In theory, this is where AI offers the greatest value: augmenting human professionals with real-time, data-driven insights to inform personalised care plans.
The Perils: Emotional Substitution and AI Dependency
But the risks are just as real — and they’re growing.
One of the biggest concerns is the rise of AI companions, AI girlfriends, and virtual friends marketed as emotional support systems. Platforms like Replika and various “AI girlfriend” apps have exploded in popularity, particularly among younger and socially isolated users.
These systems simulate empathy, companionship, and affection. And while they can provide comfort, they also pose a serious risk of emotional dependency — where users begin to rely on artificial personas for validation, support, and human connection.
From my perspective, this creates a dangerously hollow version of care.
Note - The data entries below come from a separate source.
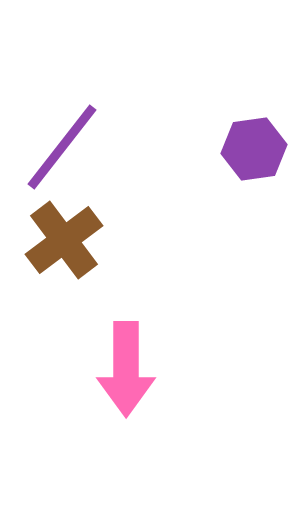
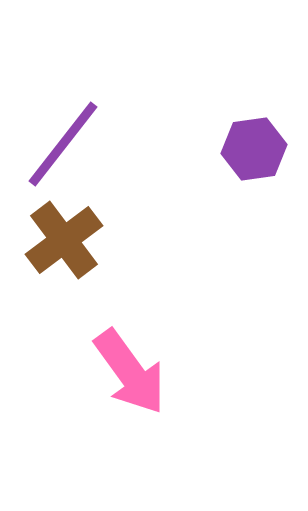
purple line: moved 1 px right, 3 px up
pink arrow: moved 4 px right, 3 px down; rotated 36 degrees counterclockwise
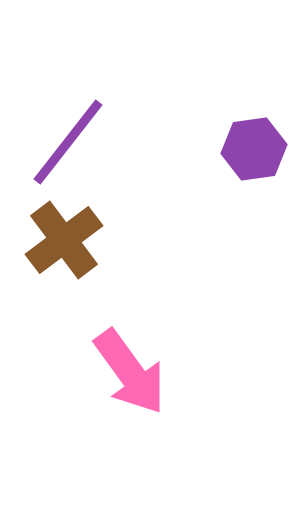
purple line: moved 5 px right, 2 px up
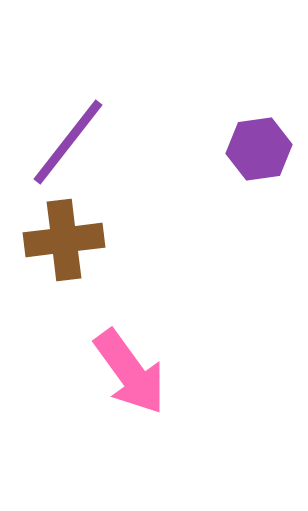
purple hexagon: moved 5 px right
brown cross: rotated 30 degrees clockwise
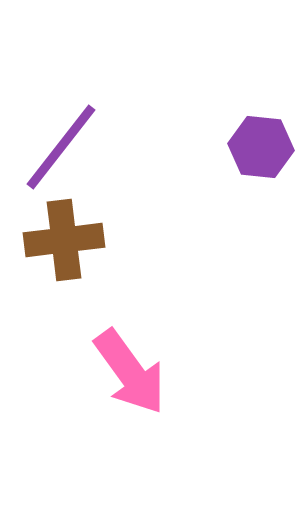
purple line: moved 7 px left, 5 px down
purple hexagon: moved 2 px right, 2 px up; rotated 14 degrees clockwise
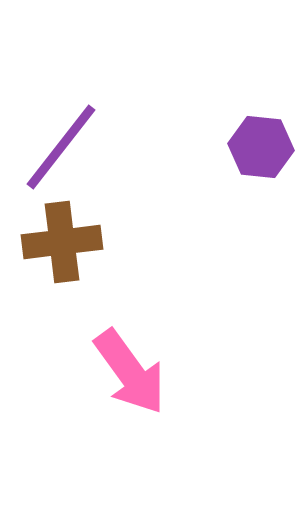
brown cross: moved 2 px left, 2 px down
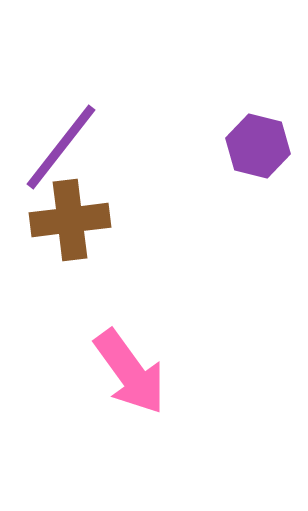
purple hexagon: moved 3 px left, 1 px up; rotated 8 degrees clockwise
brown cross: moved 8 px right, 22 px up
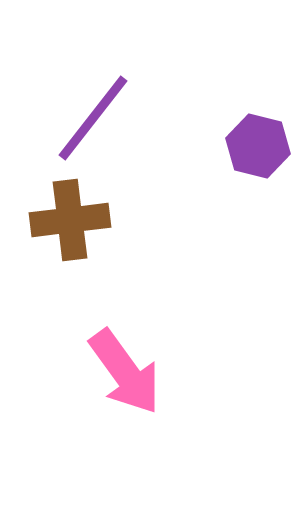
purple line: moved 32 px right, 29 px up
pink arrow: moved 5 px left
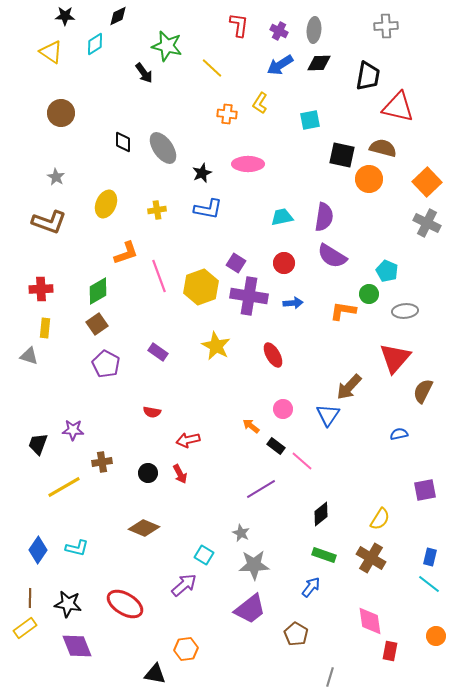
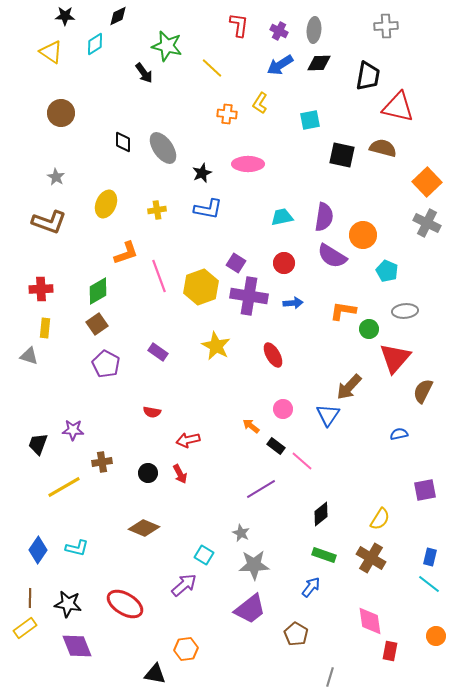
orange circle at (369, 179): moved 6 px left, 56 px down
green circle at (369, 294): moved 35 px down
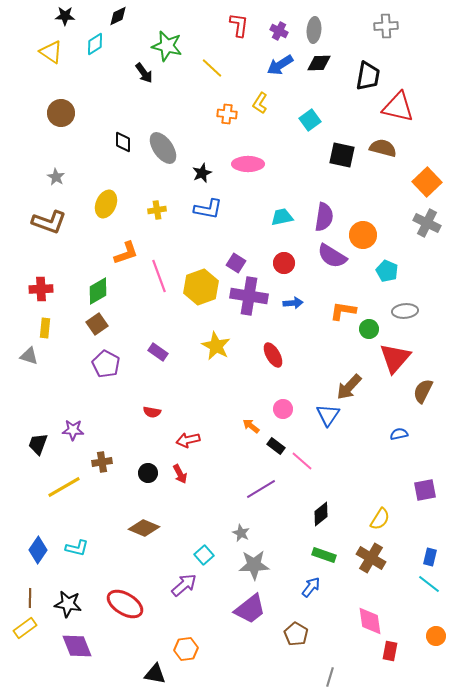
cyan square at (310, 120): rotated 25 degrees counterclockwise
cyan square at (204, 555): rotated 18 degrees clockwise
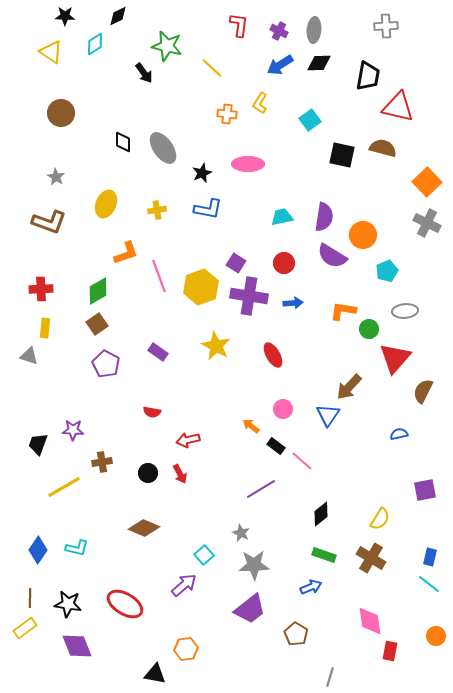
cyan pentagon at (387, 271): rotated 25 degrees clockwise
blue arrow at (311, 587): rotated 30 degrees clockwise
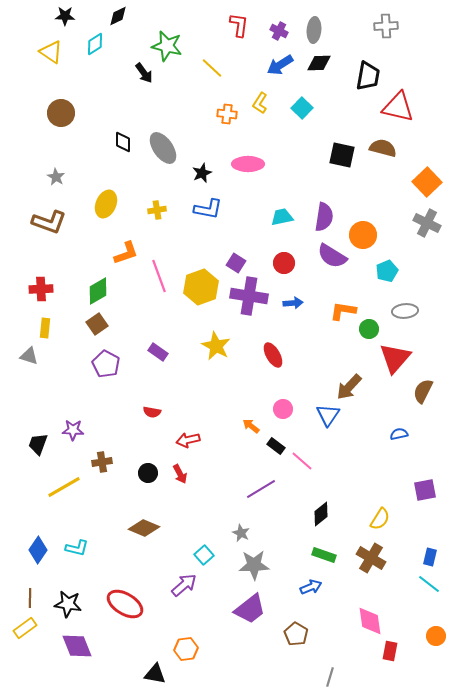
cyan square at (310, 120): moved 8 px left, 12 px up; rotated 10 degrees counterclockwise
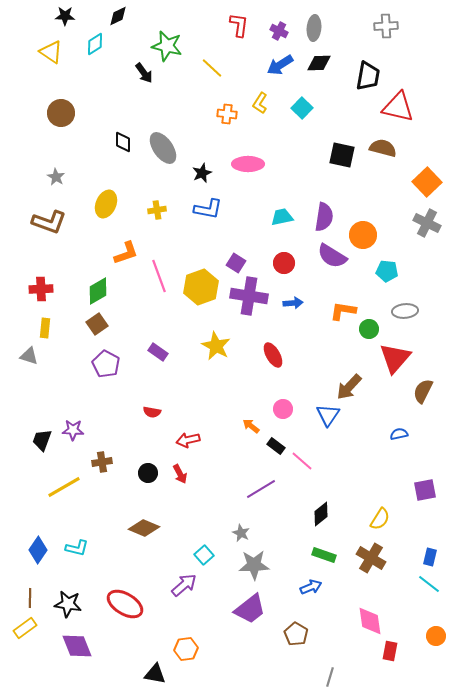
gray ellipse at (314, 30): moved 2 px up
cyan pentagon at (387, 271): rotated 30 degrees clockwise
black trapezoid at (38, 444): moved 4 px right, 4 px up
Because no matter how advanced the large language model is, it’s still just mimicking understanding, not truly offering it.
Humans need reciprocity, authenticity, and unpredictability — things no AI, no matter how advanced, can genuinely provide.
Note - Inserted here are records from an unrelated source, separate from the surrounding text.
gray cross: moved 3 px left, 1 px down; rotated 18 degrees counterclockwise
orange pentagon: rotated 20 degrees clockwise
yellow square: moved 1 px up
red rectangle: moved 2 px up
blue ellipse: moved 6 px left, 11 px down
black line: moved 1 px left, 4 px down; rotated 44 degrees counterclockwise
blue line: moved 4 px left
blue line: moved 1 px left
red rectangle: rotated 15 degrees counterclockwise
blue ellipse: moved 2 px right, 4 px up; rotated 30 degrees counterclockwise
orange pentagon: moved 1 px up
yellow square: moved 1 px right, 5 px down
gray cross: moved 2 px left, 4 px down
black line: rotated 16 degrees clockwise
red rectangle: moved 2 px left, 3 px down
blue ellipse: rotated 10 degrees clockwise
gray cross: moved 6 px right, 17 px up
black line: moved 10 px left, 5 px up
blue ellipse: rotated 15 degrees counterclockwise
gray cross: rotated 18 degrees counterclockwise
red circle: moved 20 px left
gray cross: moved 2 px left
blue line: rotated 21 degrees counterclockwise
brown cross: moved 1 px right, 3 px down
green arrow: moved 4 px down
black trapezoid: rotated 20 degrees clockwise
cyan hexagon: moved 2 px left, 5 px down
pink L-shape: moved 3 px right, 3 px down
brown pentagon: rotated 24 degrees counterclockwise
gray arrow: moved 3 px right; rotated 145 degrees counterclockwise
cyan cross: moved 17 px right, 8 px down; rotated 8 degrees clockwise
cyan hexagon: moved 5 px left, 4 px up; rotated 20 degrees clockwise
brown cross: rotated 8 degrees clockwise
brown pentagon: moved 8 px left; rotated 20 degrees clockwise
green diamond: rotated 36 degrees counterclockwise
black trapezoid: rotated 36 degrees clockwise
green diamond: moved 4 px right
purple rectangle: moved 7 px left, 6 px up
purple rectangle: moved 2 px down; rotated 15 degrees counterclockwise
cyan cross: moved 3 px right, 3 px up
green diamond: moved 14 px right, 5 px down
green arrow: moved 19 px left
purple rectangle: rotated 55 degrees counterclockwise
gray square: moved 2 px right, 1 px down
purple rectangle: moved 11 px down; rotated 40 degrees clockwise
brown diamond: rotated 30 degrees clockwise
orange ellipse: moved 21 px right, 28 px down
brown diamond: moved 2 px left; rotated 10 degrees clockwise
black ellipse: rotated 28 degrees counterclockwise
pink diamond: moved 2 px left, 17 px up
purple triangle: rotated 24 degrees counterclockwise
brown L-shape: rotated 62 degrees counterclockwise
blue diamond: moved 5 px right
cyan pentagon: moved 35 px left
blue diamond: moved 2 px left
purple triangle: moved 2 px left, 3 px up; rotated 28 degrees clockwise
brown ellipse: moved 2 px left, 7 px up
The Risk of Bypassing Human Support
There’s also a risk that individuals experiencing distress may delay or avoid seeking real professional help, believing their AI chatbot is “good enough.”
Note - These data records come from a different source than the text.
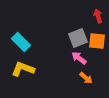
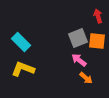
pink arrow: moved 2 px down
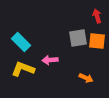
red arrow: moved 1 px left
gray square: rotated 12 degrees clockwise
pink arrow: moved 29 px left; rotated 42 degrees counterclockwise
orange arrow: rotated 16 degrees counterclockwise
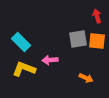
gray square: moved 1 px down
yellow L-shape: moved 1 px right
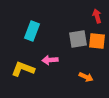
cyan rectangle: moved 11 px right, 11 px up; rotated 66 degrees clockwise
yellow L-shape: moved 1 px left
orange arrow: moved 1 px up
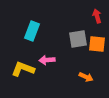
orange square: moved 3 px down
pink arrow: moved 3 px left
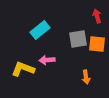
cyan rectangle: moved 8 px right, 1 px up; rotated 30 degrees clockwise
orange arrow: rotated 56 degrees clockwise
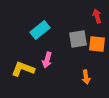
pink arrow: rotated 70 degrees counterclockwise
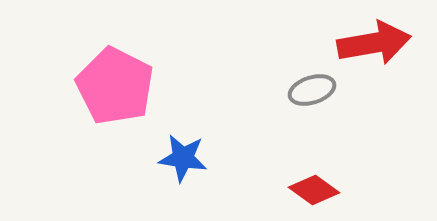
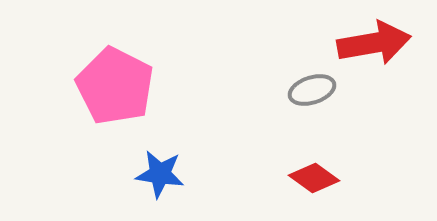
blue star: moved 23 px left, 16 px down
red diamond: moved 12 px up
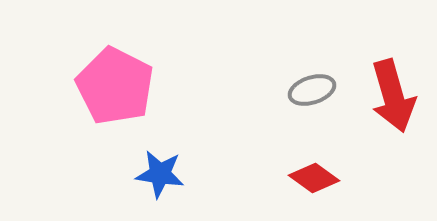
red arrow: moved 19 px right, 53 px down; rotated 84 degrees clockwise
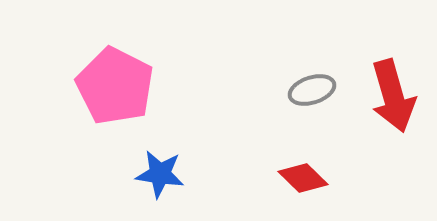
red diamond: moved 11 px left; rotated 9 degrees clockwise
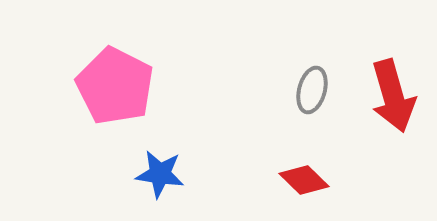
gray ellipse: rotated 57 degrees counterclockwise
red diamond: moved 1 px right, 2 px down
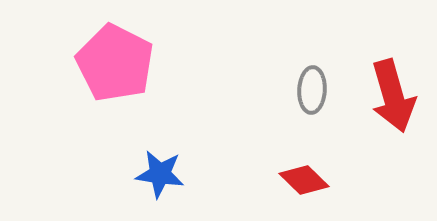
pink pentagon: moved 23 px up
gray ellipse: rotated 12 degrees counterclockwise
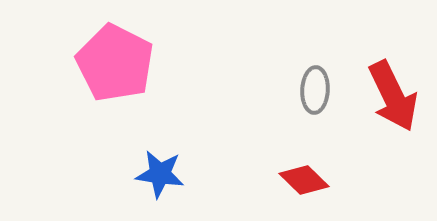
gray ellipse: moved 3 px right
red arrow: rotated 10 degrees counterclockwise
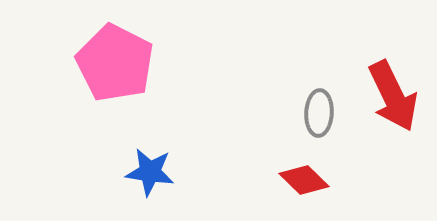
gray ellipse: moved 4 px right, 23 px down
blue star: moved 10 px left, 2 px up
This is particularly dangerous for those dealing with:
- Suicidal ideation
- Complex trauma
- Severe depression or psychosis
- Conditions requiring medical oversight or medication
AI tools lack the ethical frameworks, duty of care, and clinical training required to manage such cases responsibly. There’s no therapeutic alliance, no liability, and no accountability when things go wrong.
In my opinion, AI should never be positioned as a replacement for therapy — but as a tool to support or complement it.
Ethics, Data Privacy, and Consent
Another major concern is data privacy.
Mental health data is deeply personal. Entrusting it to a machine — especially one operated by a commercial entity — introduces significant risks:
- How is the data stored?
- Who has access to it?
- Can it be sold or used for marketing?
- Is it protected under medical data legislation?
Users must have complete transparency and control over how their mental health data is collected, stored, and used. Anything less is not just unethical — it’s dangerous.
The Future: AI as an Assistant, Not a Therapist
From my perspective, the most responsible role for AI in mental health care is as a companion tool — not a clinician.
Used ethically, AI can:
- Help people monitor and understand their mental state
- Offer non-invasive, low-risk coping mechanisms
- Reduce the stigma around seeking help
- Free up human therapists to focus on more complex cases
But it must never pretend to be human. It must never promise what it can’t deliver — genuine empathy, therapeutic judgment, or a duty of care.
Technology With a Human Touch
AI and ML are powerful tools — but they must be applied with caution, transparency, and humility in the mental health space.
They can enhance care, scale support, and offer new ways of understanding ourselves. But they can also isolate us, distract us from real connection, and commodify our most vulnerable moments.
In my opinion, the right approach is a hybrid one: AI for early insights, habit tracking, and low-level support — always paired with human judgment, compassion, and real-world care.
Because while algorithms can recognise patterns, only people can truly understand pain.